Lebanon plans shift to flexible exchange rate
BEIRUT: Lebanon would adopt a flexible exchange rate in the coming period and would need $28 billion in the next five years to overhaul its economy and address the country’s worst financial crisis in decades, Finance Minister Ghazi Wazni said yesterday.
“The central bank will maintain the fixed exchange rate for now and shift to a more flexible regime once confidence in the economy is restored,’’ Wazni said in a presentation to lawmakers at the presidential palace.
“Floating the currency before regaining confidence and bolster the economic and financial environment and getting funding from he International Monetary Fund and donor countries will lead to complete chaos in prices of goods and sharp deterioration in the exchange rate,” he said.
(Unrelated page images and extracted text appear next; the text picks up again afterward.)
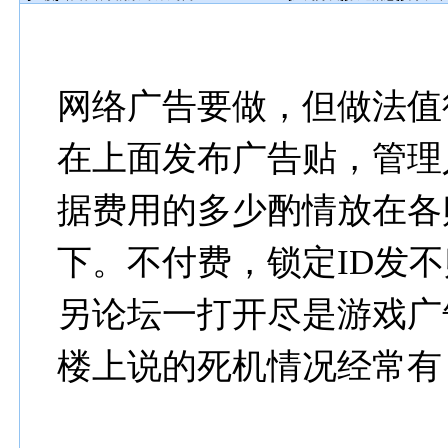
网络广告要做，但做法值
在上面发布广告贴，管理
据费用的多少酌情放在各
下。不付费，锁定ID发
另论坛一打开尽是游戏广
楼上说的死机情况经常有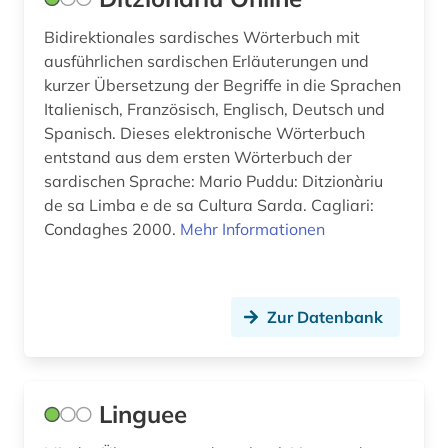
romanische sprachen und literaturen (1)
Bidirektionales sardisches Wörterbuch mit
ausführlichen sardischen Erläuterungen und
romanistik (2)
kurzer Übersetzung der Begriffe in die Sprachen
Italienisch, Französisch, Englisch, Deutsch und
russisch (12)
Spanisch. Dieses elektronische Wörterbuch
sardinisch (1)
entstand aus dem ersten Wörterbuch der
sardischen Sprache: Mario Puddu: Ditzionàriu
sardisch (1)
de sa Limba e de sa Cultura Sarda. Cagliari:
Condaghes 2000.
Mehr Informationen
schwedisch (3)
slowakisch (1)
Zur Datenbank
slowenisch (2)
spanisch (23)
sprache (1)
Linguee
sprachpraxis (12)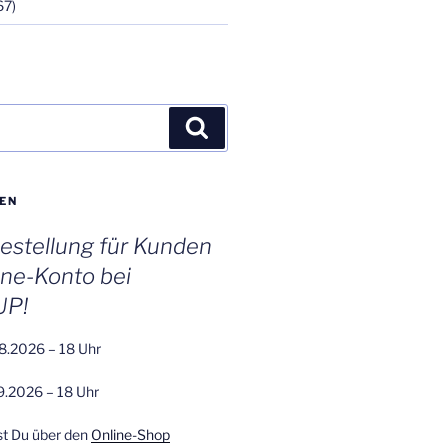
67)
Suchen
EN
stellung für Kunden
ine-Konto bei
UP!
8.2026 – 18 Uhr
9.2026 – 18 Uhr
st Du über den
Online-Shop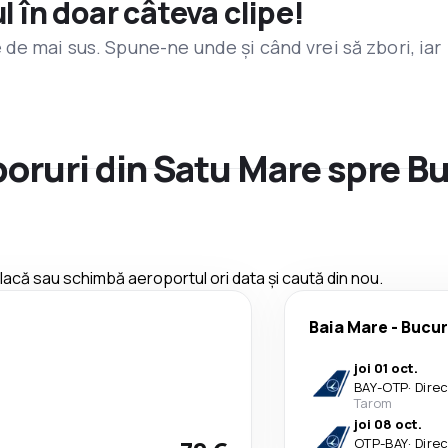
l în doar câteva clipe!
de mai sus. Spune-ne unde și când vrei să zbori, iar
zboruri din Satu Mare spre B
 placă sau schimbă aeroportul ori data și caută din nou.
Baia Mare
-
Bucur
joi 01 oct.
BAY
-
OTP
·
Dire
Tarom
joi 08 oct.
OTP
-
BAY
·
Dire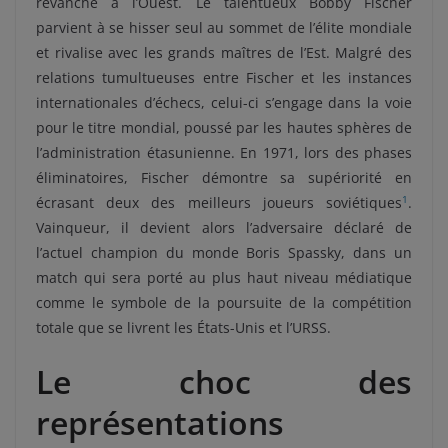
revanche à l’Ouest. Le talentueux Bobby Fischer
parvient à se hisser seul au sommet de l’élite mondiale
et rivalise avec les grands maîtres de l’Est. Malgré des
relations tumultueuses entre Fischer et les instances
internationales d’échecs, celui-ci s’engage dans la voie
pour le titre mondial, poussé par les hautes sphères de
l’administration étasunienne. En 1971, lors des phases
éliminatoires, Fischer démontre sa supériorité en
1
écrasant deux des meilleurs joueurs soviétiques
.
Vainqueur, il devient alors l’adversaire déclaré de
l’actuel champion du monde Boris Spassky, dans un
match qui sera porté au plus haut niveau médiatique
comme le symbole de la poursuite de la compétition
totale que se livrent les États-Unis et l’URSS.
Le choc des
représentations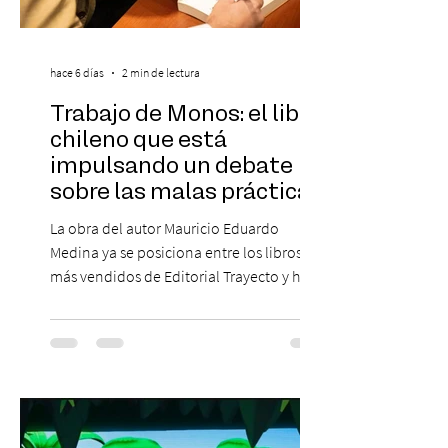
hace 6 días
2 min de lectura
Trabajo de Monos: el libro
chileno que está
impulsando un debate
sobre las malas prácticas
laborales y el futuro del
La obra del autor Mauricio Eduardo
trabajo
Medina ya se posiciona entre los libros
más vendidos de Editorial Trayecto y ha
dado origen a un decálogo de propuestas
para mejorar los procesos de selección
laboral en Chile. En un contexto donde el
agotamiento, la incertidumbre y las malas
experiencias laborales forman parte de la
realidad de miles de trabajadores, Trabajo
de Monos – Reflexiones de la Selva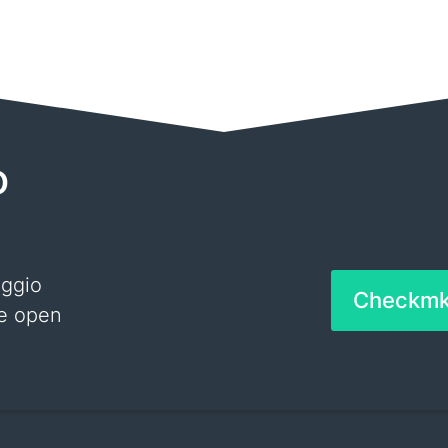
o
aggio
Checkm
 e open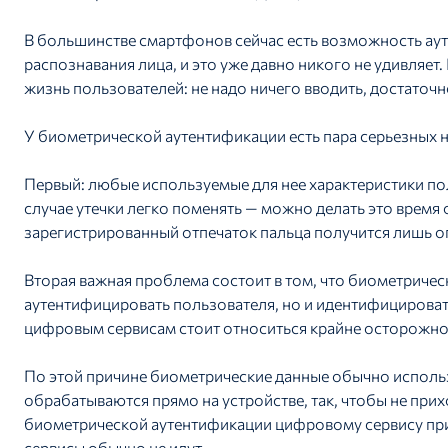
В большинстве смартфонов сейчас есть возможность аут
распознавания лица, и это уже давно никого не удивляе
жизнь пользователей: не надо ничего вводить, достаточн
У биометрической аутентификации есть пара серьезных н
Первый: любые используемые для нее характеристики по
случае утечки легко поменять — можно делать это время 
зарегистрированный отпечаток пальца получится лишь о
Вторая важная проблема состоит в том, что биометричес
аутентифицировать пользователя, но и идентифицировать 
цифровым сервисам стоит относиться крайне осторожно
По этой причине биометрические данные обычно использ
обрабатываются прямо на устройстве, так, чтобы не при
биометрической аутентификации цифровому сервису при
сервисы обычно не идут.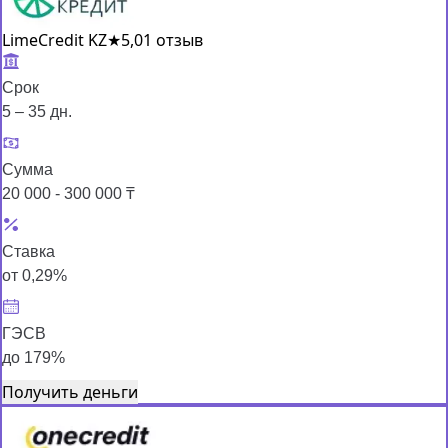
LimeCredit KZ
★
5,0
1 отзыв
Срок
5 – 35 дн.
Сумма
20 000 - 300 000 ₸
Ставка
от 0,29%
ГЭСВ
до 179%
Получить деньги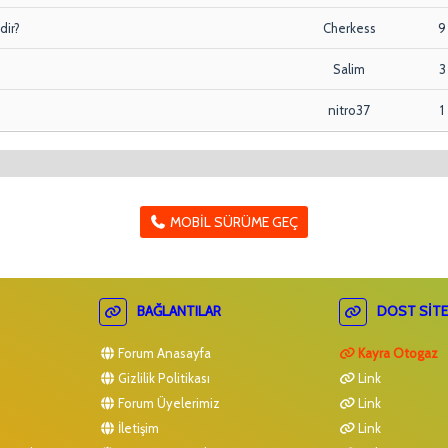
dir?
Cherkess
9
?
Salim
3
nitro37
1
MOBIL SÜRÜME GEÇ
BAĞLANTILAR
DOST SITE
Forum Anasayfa
Kayra Otogaz
Gizlilik Politikası
Link
Forum Üyelerimiz
Link
İletişim
Link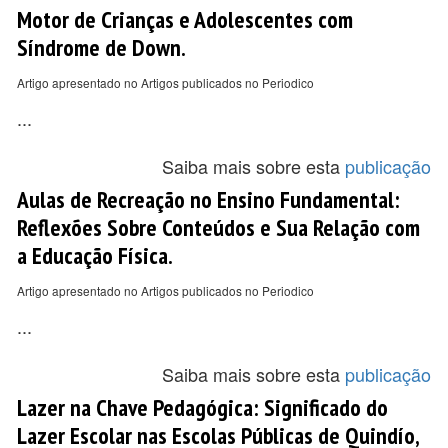
Motor de Crianças e Adolescentes com
Síndrome de Down.
Artigo apresentado no Artigos publicados no Periodico
...
Saiba mais sobre esta
publicação
Aulas de Recreação no Ensino Fundamental:
Reflexões Sobre Conteúdos e Sua Relação com
a Educação Física.
Artigo apresentado no Artigos publicados no Periodico
...
Saiba mais sobre esta
publicação
Lazer na Chave Pedagógica: Significado do
Lazer Escolar nas Escolas Públicas de Quindío,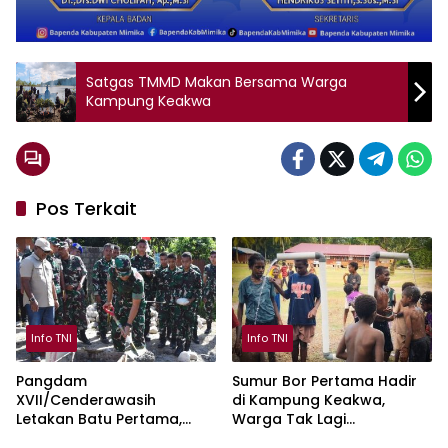
Satgas TMMD Makan Bersama Warga
Kampung Keakwa
Pos Terkait
Info TNI
Info TNI
Pangdam
Sumur Bor Pertama Hadir
XVII/Cenderawasih
di Kampung Keakwa,
Letakan Batu Pertama,
Warga Tak Lagi
Pembangunan Jembatan
Bergantung pada Air Hujan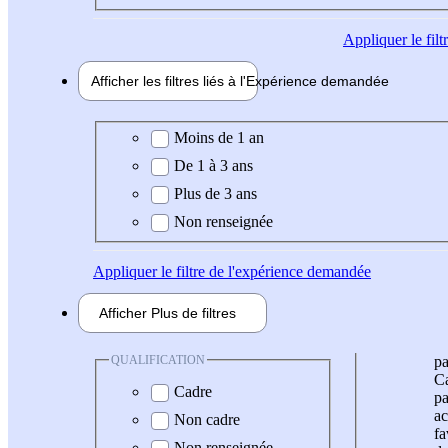
Appliquer
le fil
Afficher les filtres liés à l'
Expérience
demandée
Expérience demandée
Moins de 1 an
De 1 à 3 ans
Plus de 3 ans
Non renseignée
Appliquer
le filtre de l'expérience demandée
Afficher
Plus de
filtres
QUALIFICATION
pa
Ca
Cadre
pa
ac
Non cadre
fa
Non renseignée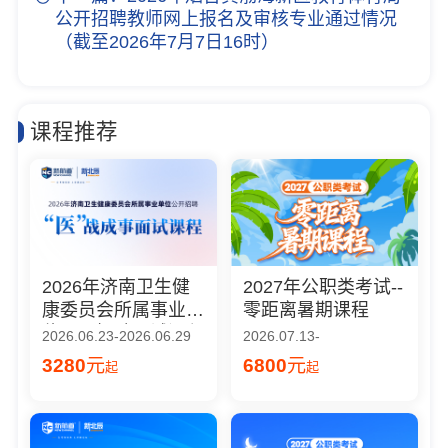
公开招聘教师网上报名及审核专业通过情况
（截至2026年7月7日16时）
课程推荐
2026年济南卫生健
2027年公职类考试--
康委员会所属事业单
零距离暑期课程
位公开招聘面试课程
2026.06.23-2026.06.29
2026.07.13-
3280
元
6800
元
起
起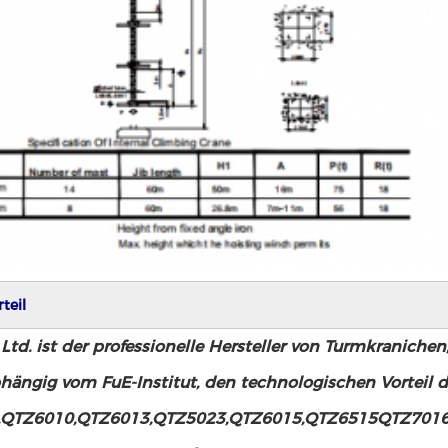
teil
Ltd. ist der professionelle Hersteller von Turmkraniche
ängig vom FuE-Institut, den technologischen Vorteil d
,QTZ6010,QTZ6013,QTZ5023,QTZ6015,QTZ6515QTZ7016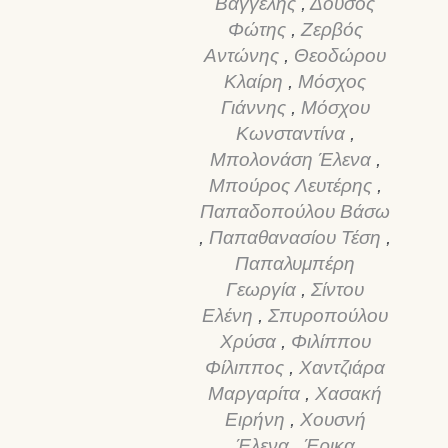
Βαγγέλης
,
Δούσος
Φώτης
,
Ζερβός
Αντώνης
,
Θεοδώρου
Κλαίρη
,
Μόσχος
Γιάννης
,
Μόσχου
Κωνσταντίνα
,
Μπολονάση Έλενα
,
Μπούρος Λευτέρης
,
Παπαδοπούλου Βάσω
,
Παπαθανασίου Τέση
,
Παπαλυμπέρη
Γεωργία
,
Σίντου
Ελένη
,
Σπυροπούλου
Χρύσα
,
Φιλίππου
Φίλιππος
,
Χαντζιάρα
Μαργαρίτα
,
Χασακή
Ειρήνη
,
Χουσνή
Έλενα
,
Έρικα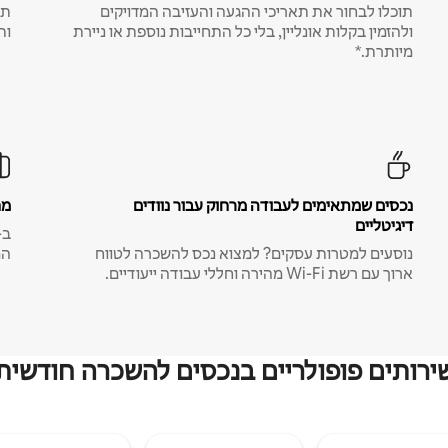
תוכלו לבחור את תאריכי ההגעה והעזיבה המדויקים
תע
ולהזמין בקלות אונליין, בלי כל התחייבות נוספת או ניירת
ות
מיותרת.*
נכסים שמתאימים לעבודה מרחוק עבור נוודים
מח
דיגיטליים
נוסעים למטרות עסקים? למצוא נכס להשכרה לטווח
המ
ארוך עם רשת Wi-Fi מהירה וחללי עבודה ייעודיים.
ירותים פופולריים בנכסים להשכרה חודשית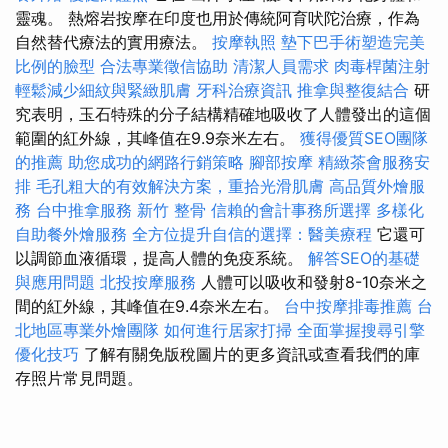
靈魂。 熱熔岩按摩在印度也用於傳統阿育吠陀治療，作為
自然替代療法的實用療法。
按摩執照
墊下巴手術塑造完美
比例的臉型
合法專業徵信協助
清潔人員需求
肉毒桿菌注射
輕鬆減少細紋與緊緻肌膚
牙科治療資訊
推拿與整復結合
研
究表明，玉石特殊的分子結構精確地吸收了人體發出的這個
範圍的紅外線，其峰值在9.9奈米左右。
獲得優質SEO團隊
的推薦
助您成功的網路行銷策略
腳部按摩
精緻茶會服務安
排
毛孔粗大的有效解決方案，重拾光滑肌膚
高品質外燴服
務
台中推拿服務
新竹 整骨
信賴的會計事務所選擇
多樣化
自助餐外燴服務
全方位提升自信的選擇：醫美療程
它還可
以調節血液循環，提高人體的免疫系統。
解答SEO的基礎
與應用問題
北投按摩服務
人體可以吸收和發射8-10奈米之
間的紅外線，其峰值在9.4奈米左右。
台中按摩排毒推薦
台
北地區專業外燴團隊
如何進行居家打掃
全面掌握搜尋引擎
優化技巧
了解有關免版稅圖片的更多資訊或查看我們的庫
存照片常見問題。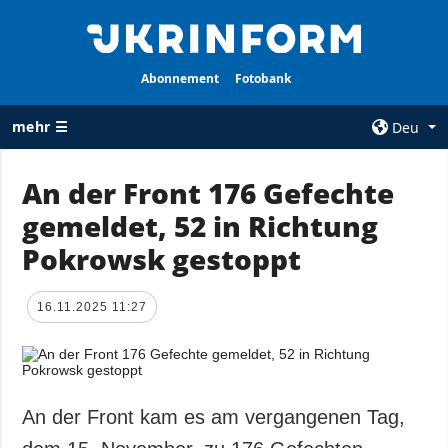
Abonnement
Fotobank
mehr ☰
Deu
×
An der Front 176 Gefechte
gemeldet, 52 in Richtung
ALLE
AGENTUR
RUBRIKEN
Pokrowsk gestoppt
Über uns
Krieg
Kontakte
Wiederaufbau
16.11.2025 11:27
services
der Ukraine
Politik zur
Politik
Vertraulichkeit
und zum Schutz
Wirtschaft
personenbezogener
An der Front kam es am vergangenen Tag,
Militär
Daten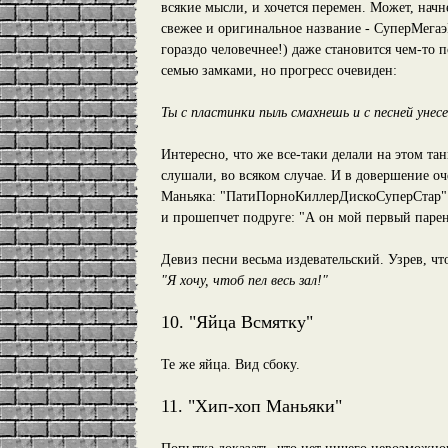
всякие мысли, и хочется перемен. Может, начн
свежее и оригинальное название - СуперМега
гораздо человечнее!) даже становится чем-то 
семью замками, но прогресс очевиден:
Ты с пластинки пыль смахнешь и с песней унес
Интересно, что же все-таки делали на этом т
слушали, во всяком случае. И в довершение о
Маньяка: "ПатиПорноКиллерДискоСуперСтар" (
и прошепчет подруге: "А он мой первый парен
Девиз песни весьма издевательский. Узрев, чт
"Я хочу, чтоб пел весь зал!"
10. "Яйца Всмятку"
Те же яйца. Вид сбоку.
11. "Хип-хоп Маньяки"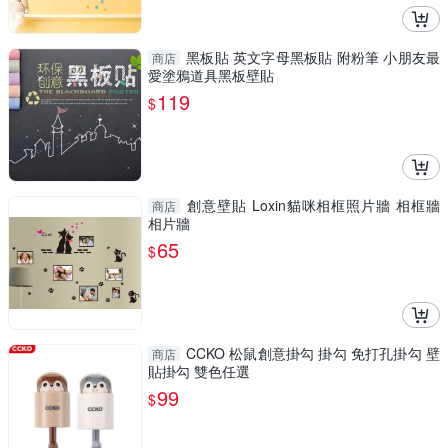
黑板貼 英文字母黑板貼 附粉筆 小朋友最
商店
愛塗鴉道具黑板壁貼
119
$
創意壁貼 Loxin貓咪相框照片牆 相框牆
商店
相片牆
65
$
CCKO 松鼠創意掛勾 掛勾 免打孔掛勾 壁
商店
貼掛勾 雙色任選
99
$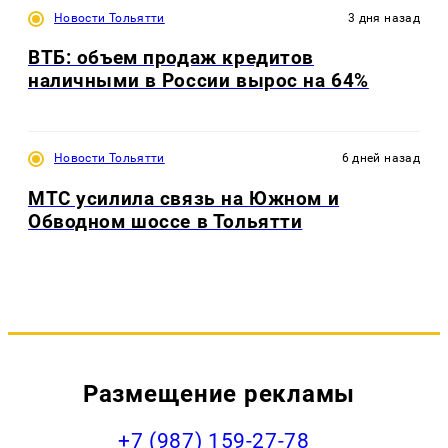
Новости Тольятти
3 дня назад
ВТБ: объем продаж кредитов
наличными в России вырос на 64%
Новости Тольятти
6 дней назад
МТС усилила связь на Южном и
Обводном шоссе в Тольятти
Размещение рекламы
+7 (987) 159-27-78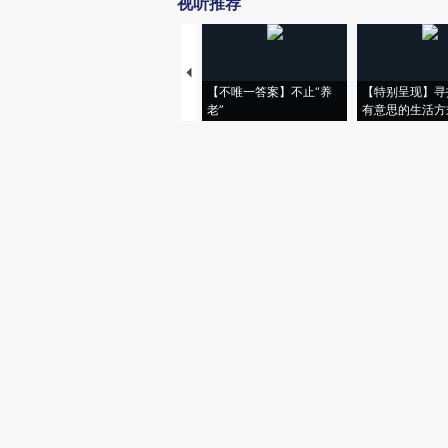
视听推荐
【不唯一答案】不止“养
【特别呈现】寻
老”
有意思的生活方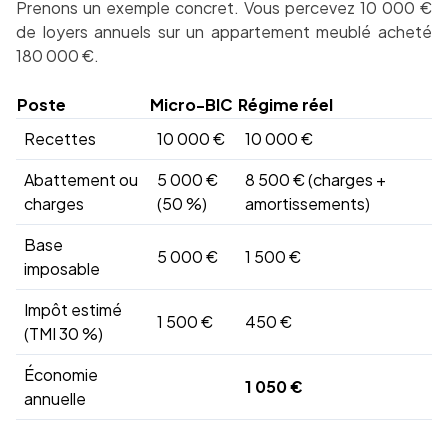
Prenons un exemple concret. Vous percevez 10 000 €
de loyers annuels sur un appartement meublé acheté
180 000 €.
Poste
Micro-BIC
Régime réel
Recettes
10 000 €
10 000 €
Abattement ou
5 000 €
8 500 € (charges +
charges
(50 %)
amortissements)
Base
5 000 €
1 500 €
imposable
Impôt estimé
1 500 €
450 €
(TMI 30 %)
Économie
1 050 €
annuelle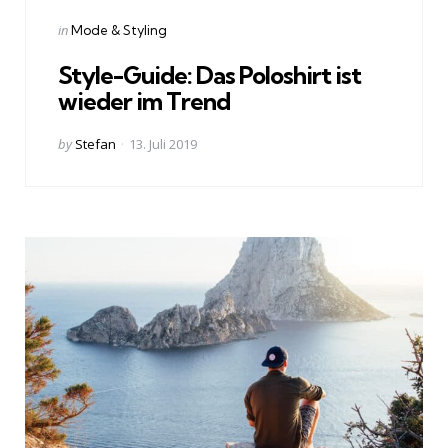
Categories
Posted
in
Mode & Styling
in
Style-Guide: Das Poloshirt ist
wieder im Trend
Posted
by
Stefan
13. Juli 2019
by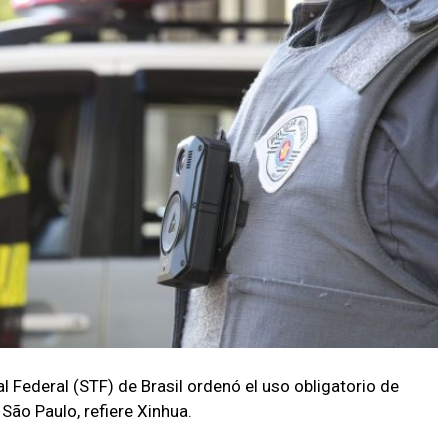
l Federal (STF) de Brasil ordenó el uso obligatorio de
 São Paulo, refiere Xinhua.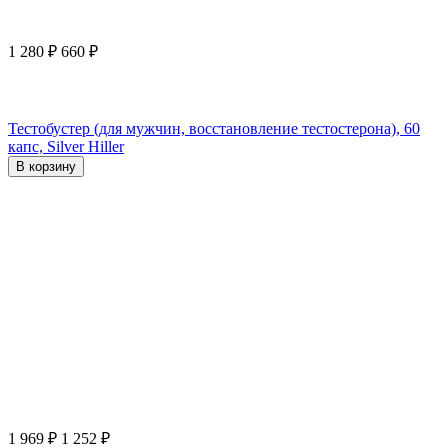
1 280
₽
660
₽
Тестобустер (для мужчин, восстановление тестостерона), 60
капс, Silver Hiller
В корзину
1 969
₽
1 252
₽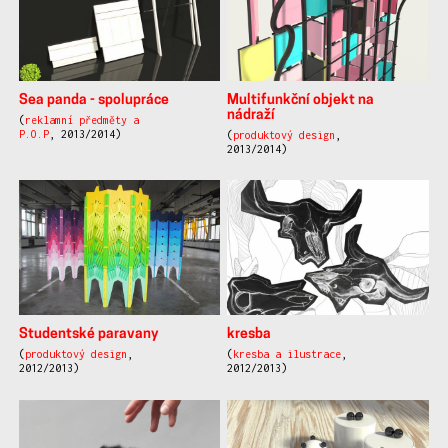
Sea panda - spolupráce
Multifunkční objekt na
nádraží
(
reklamní předměty a
P.O.P
, 2013/2014)
(
produktový design
,
2013/2014)
Studentské paravany
kresba
(
produktový design
,
(
kresba a ilustrace
,
2012/2013)
2012/2013)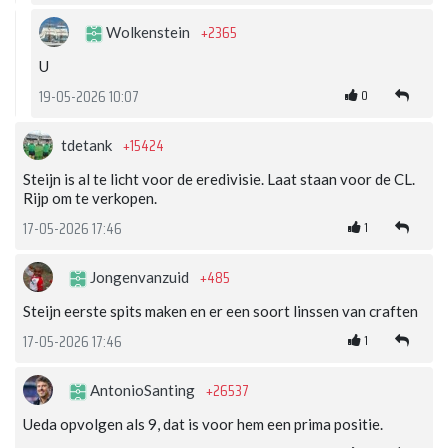
+2365
Wolkenstein
U
0
19-05-2026 10:07
+15424
tdetank
Steijn is al te licht voor de eredivisie. Laat staan voor de CL.
Rijp om te verkopen.
1
17-05-2026 17:46
+485
Jongenvanzuid
Steijn eerste spits maken en er een soort linssen van craften
1
17-05-2026 17:46
+26537
AntonioSanting
Ueda opvolgen als 9, dat is voor hem een prima positie.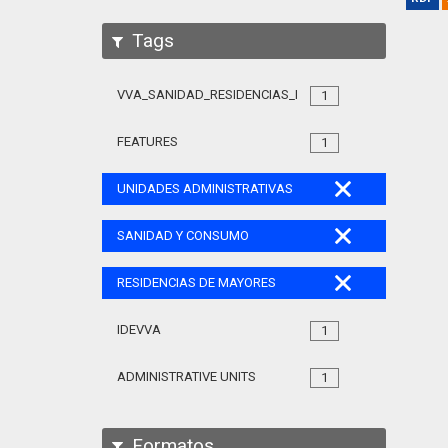
Tags
VVA_SANIDAD_RESIDENCIAS_MAYORES_105
1
FEATURES
1
UNIDADES ADMINISTRATIVAS
SANIDAD Y CONSUMO
RESIDENCIAS DE MAYORES
IDEVVA
1
ADMINISTRATIVE UNITS
1
Formatos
Lebanon defaulted on its debt earlier this year and has initiated talks with the IMF with the aim of securing a loan worth at least $10 billion to support its plan to overhaul the economy.
The government’s economic reform plan includes spending cuts, better tax collection and a restructuring of the loss making electricity sector as well as the banking sector.
The country’s crisis has been years in the making, but financial conditions deteriorated rapidly in 2019 as the central bank’s foreign currency reserves began to run low, forcing businesses to turn to money changers for dollars they need to pay for imports.
The pound has been sliding on the black market for months, prompting the central bank to introduce a series of different rates to manage demand and purchasing power as inflation soars.
Wazni said that the government started talks with bondholders of $30 billion Eurobonds two weeks ago and that a programme from the IMF would help facilitate the negotiations.
Lebanon’s Eurobonds rallied, with the security that matured on March 9 jumping 2.24 cents to 18.10 cents on the dollar at 10.14 a.m. in London. The debt due in 2037 climbed 34 cents to 17.71 cents on the dollar.